Question

A uniform chain of mass m and length L is held vertically in such a way that its lower end just touches the horizontal floor. The chain is released from rest in this position. Any portion that strikes the floor comes to rest. Assuming the chain does not form a heap on the floor. Calculate the force exerted by it on the floor when the whole chain is on the floor.
A. \[\dfrac{{3m}}{ L \\ \\ }\]
B. $\dfrac{{3mgx}}{L}$
C. $\dfrac{{gx}}{L}$
D. $\dfrac{{3gx}}{L}$

Answer 1

Hint: Given that the chain does not form a heap which means that the subsequent parts of chain fall individually on the ground. The whole chain lies on the floor. So here the force exerted by the chain will be equal to the sum of weight of the lying part of chain and the force exerted by the part which just came to rest by hitting the ground(due to momentum transfer).

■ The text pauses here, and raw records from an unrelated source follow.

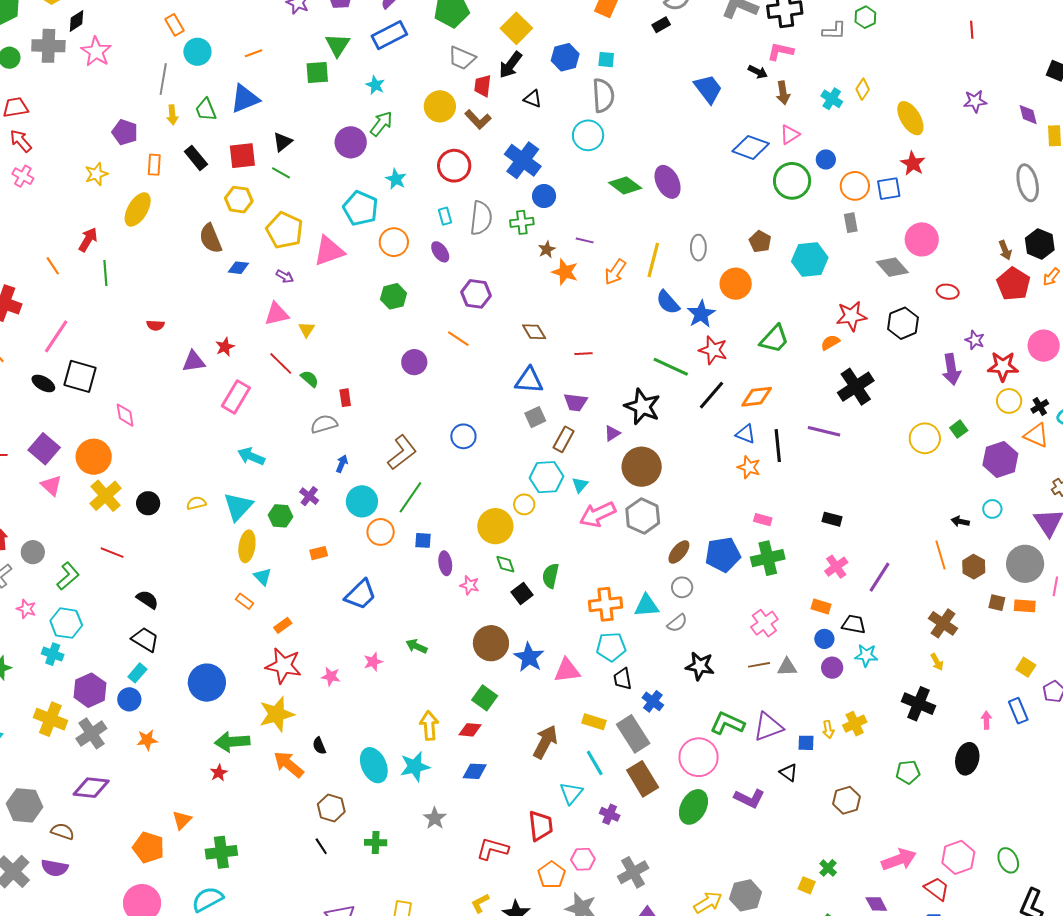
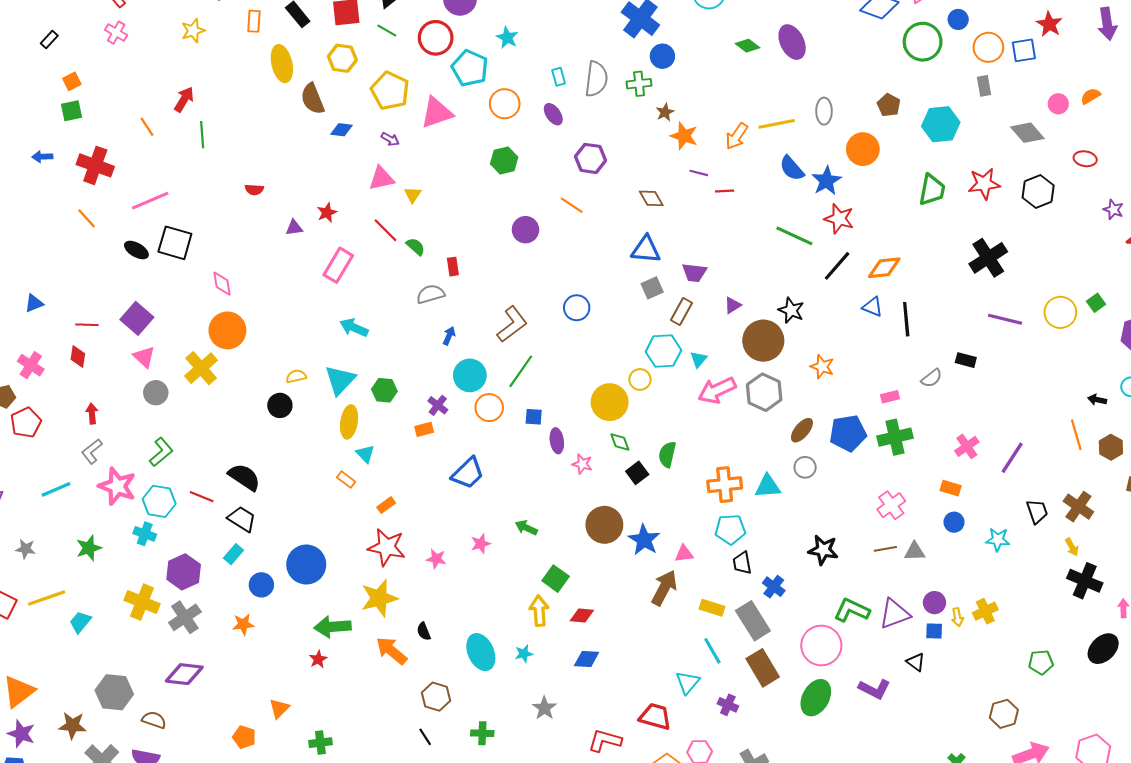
red circle: (454, 166) -> (436, 38), moved
green diamond: (625, 185) -> (748, 46), size x0.7
yellow ellipse: (138, 209) -> (282, 64), moved, turned -44
pink circle: (922, 239) -> (1058, 104), size x0.6
purple line: (585, 240) -> (699, 173), moved
yellow line: (653, 260) -> (777, 124), turned 64
pink line: (56, 336) -> (150, 201), turned 33
green trapezoid: (774, 339) -> (932, 190), moved, turned -32
orange semicircle: (830, 342) -> (1091, 96), moved
red line: (583, 354) -> (725, 191), moved
purple triangle: (194, 361) -> (294, 228), size x0.7
purple arrow: (951, 369) -> (1107, 24), moved
black star: (642, 407) -> (791, 310), moved, size x0.7
purple line: (824, 431) -> (1005, 319), moved
orange circle: (94, 457) -> (227, 330), moved
orange star: (749, 467) -> (822, 367), moved
purple cross: (309, 496) -> (438, 405), moved
black circle: (148, 503) -> (280, 405), moved
black rectangle: (832, 519) -> (966, 360), moved
pink rectangle: (763, 520) -> (890, 397), turned -30
gray circle: (33, 552) -> (156, 393), moved
red line: (112, 553) -> (202, 497), moved
black semicircle: (147, 599) -> (244, 477), size x1.4
pink star: (26, 609) -> (117, 486), size x1.8
gray semicircle: (677, 623) -> (932, 378), moved
black trapezoid: (854, 624) -> (1037, 511), moved, turned 60
purple circle: (832, 668) -> (934, 603), moved
pink triangle: (567, 670) -> (684, 554), size x0.7
green square: (485, 698) -> (556, 579), moved
blue circle: (129, 699) -> (261, 585), moved
black cross: (919, 704) -> (1085, 581), moved
brown arrow: (545, 742) -> (664, 588), moved
black ellipse: (967, 759) -> (1103, 649), turned 32
cyan star: (415, 766) -> (524, 654), size x0.6
brown hexagon: (847, 800) -> (1004, 714), moved
red trapezoid: (540, 826) -> (655, 717), turned -68
orange pentagon: (148, 847) -> (244, 737), size x0.7
green cross: (221, 852) -> (320, 743), size x0.7

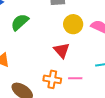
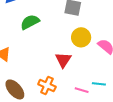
pink line: (75, 78) -> (82, 90), moved

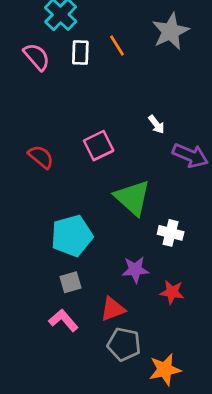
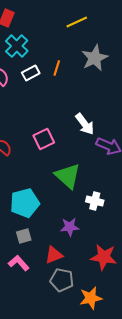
orange line: (117, 46) -> (57, 68), turned 49
white rectangle: (80, 53) -> (31, 73), turned 60
white arrow: (156, 124) -> (85, 124), size x1.6
red star: (172, 292) -> (104, 257), moved, size x1.5

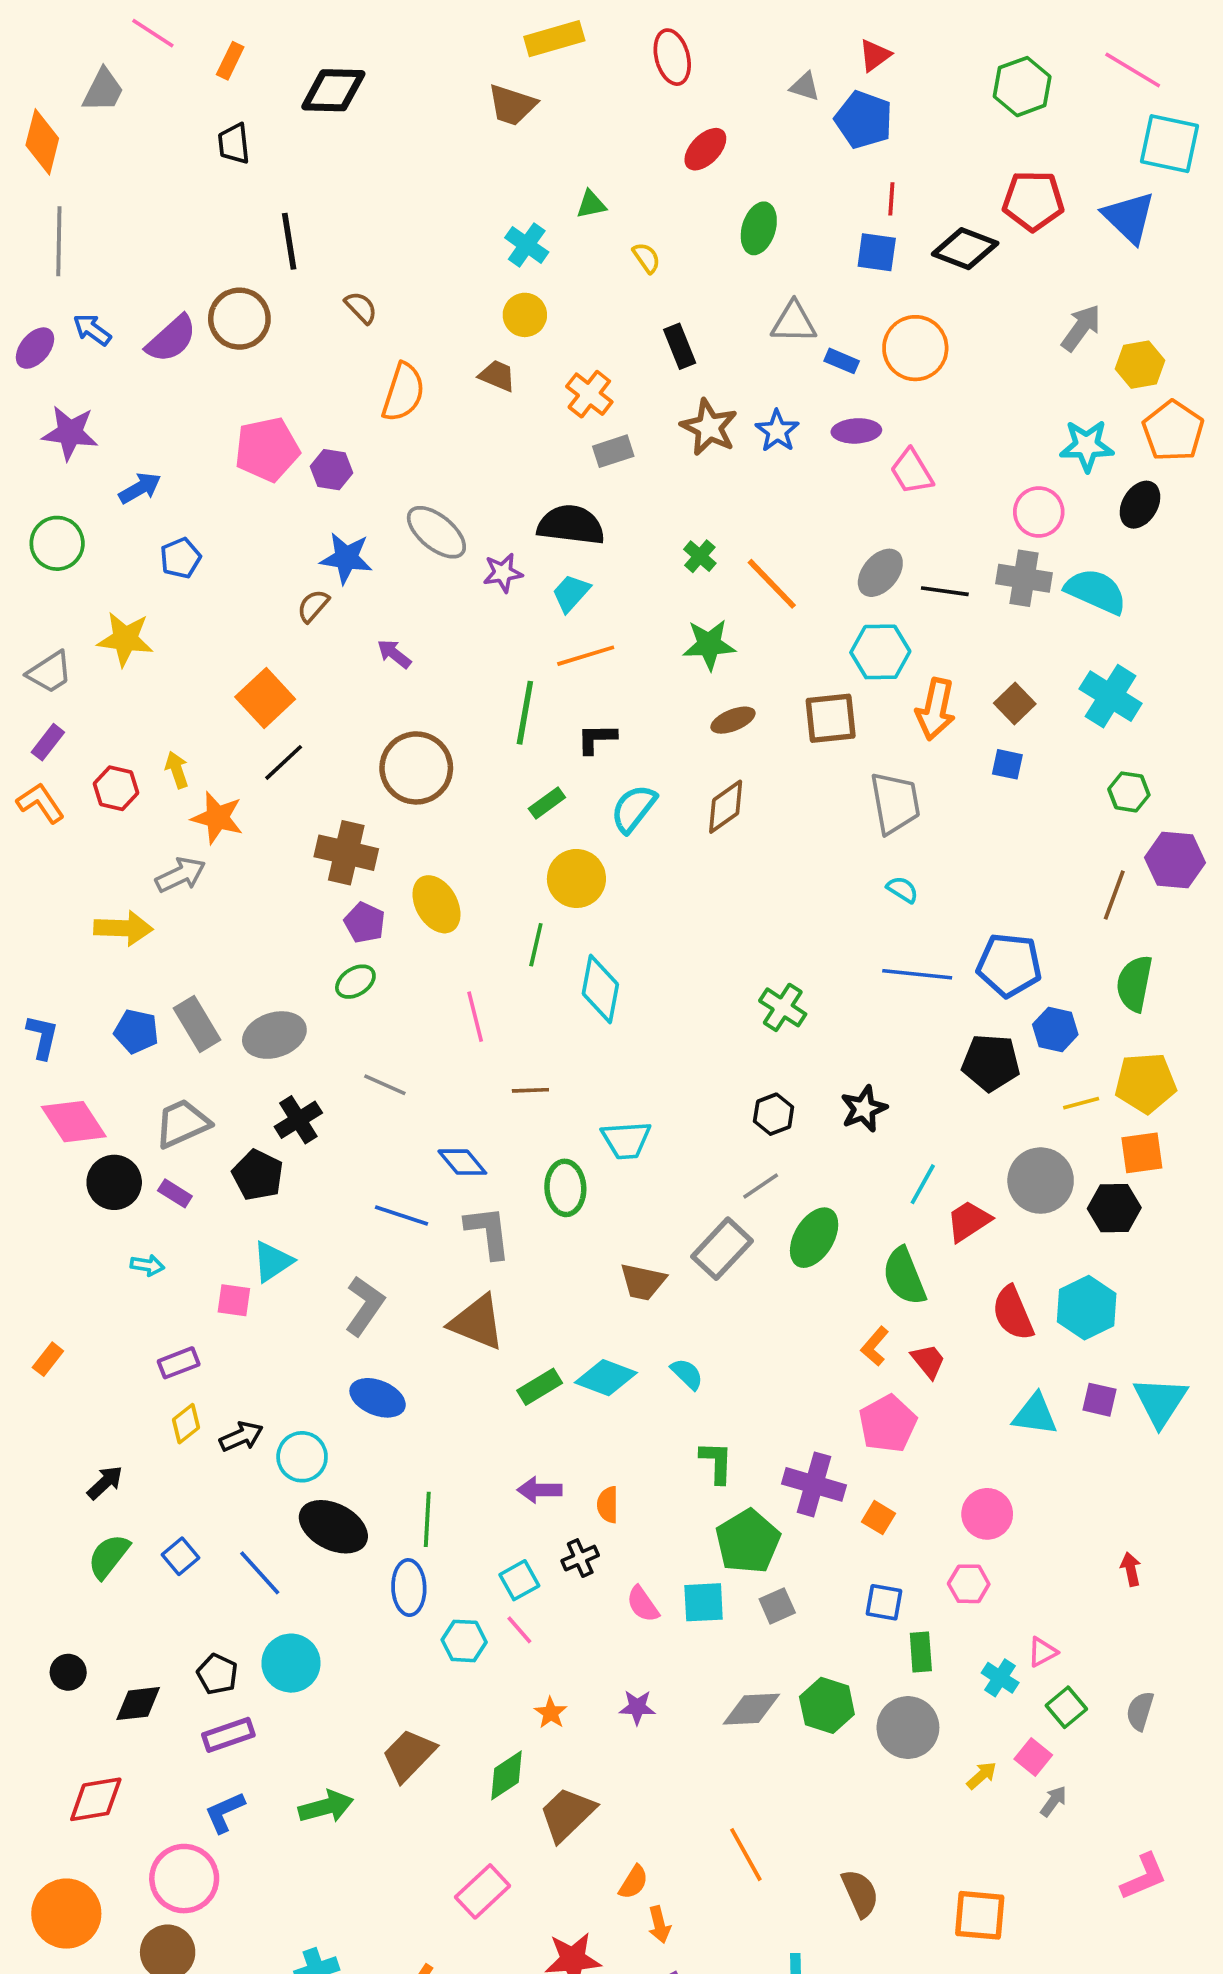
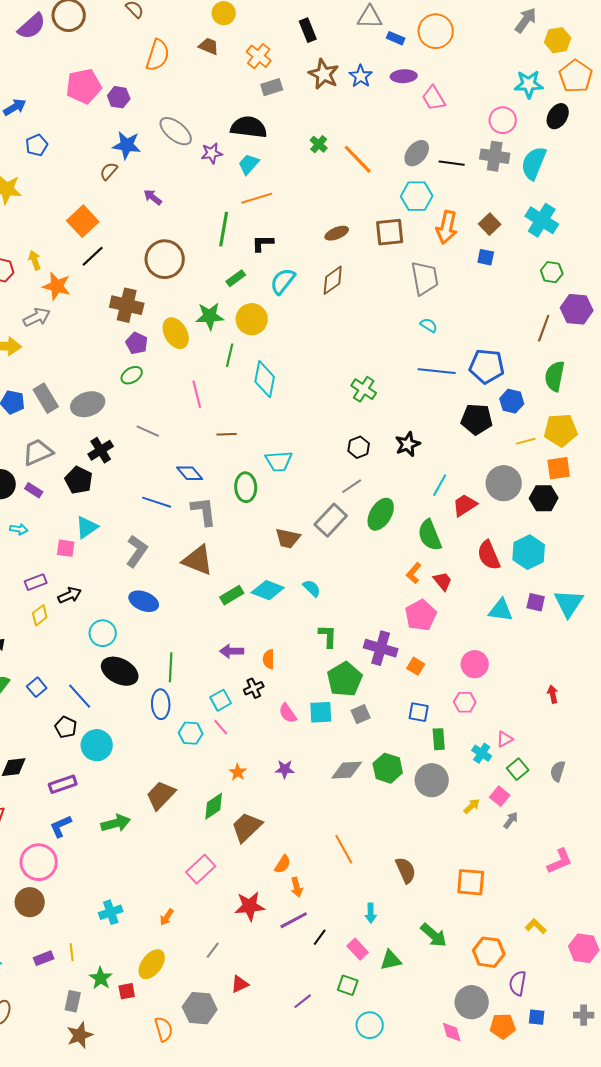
cyan semicircle: (1096, 591) -> (534, 163), turned -92
green star: (709, 645) -> (210, 316), moved
black arrow: (241, 1437) -> (70, 595), moved
black pentagon: (217, 1674) -> (66, 727), moved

Complete step by step answer:
Let us consider a small segment of chain at height x of length dx as shown in the figure:

The mass per unit length of the chain is $\dfrac{m}{L}$
So, mass of the small segment dx $dm = \dfrac{{m.dx}}{L}$
The velocity with which the segment falls on the ground is $v = \sqrt {2gx} $(By Newton's 3rd law of motion)
So, the momentum transferred to the ground $dp = dm.v = \dfrac{{m.dx.\sqrt {2gx} }}{L}$
And $v = \dfrac{{dx}}{{dt}} = \sqrt {2gx} \Rightarrow dt = \dfrac{{dx}}{{\sqrt {2gx} }}$
Therefore, the force exerted to the ground ${F_1} = \dfrac{{dp}}{{dt}} = \dfrac{{m.dx.\sqrt {2gx.} \sqrt {2gx.} }}{{L.dx}} \Rightarrow {F_1} = \dfrac{{2mgx}}{L}$
And the force exerted by the weight of the already lying part on the ground ${F_2} = (\dfrac{m}{L})x.g$
Hence, the total force exerted is $F = {F_1} + {F_2} = \dfrac{{2mgx}}{L} + \dfrac{{mgx}}{L} \Rightarrow F = \dfrac{{3mgx}}{L}$

So, the correct answer is “Option B”.

Note:
Here if we carefully examine the options given in the question only the correct option B has the dimensions of force rest all options (A-mass per unit length, C-acceleration, D-acceleration) represent different physical quantities. Hence, we can answer this type of question without solving the whole question.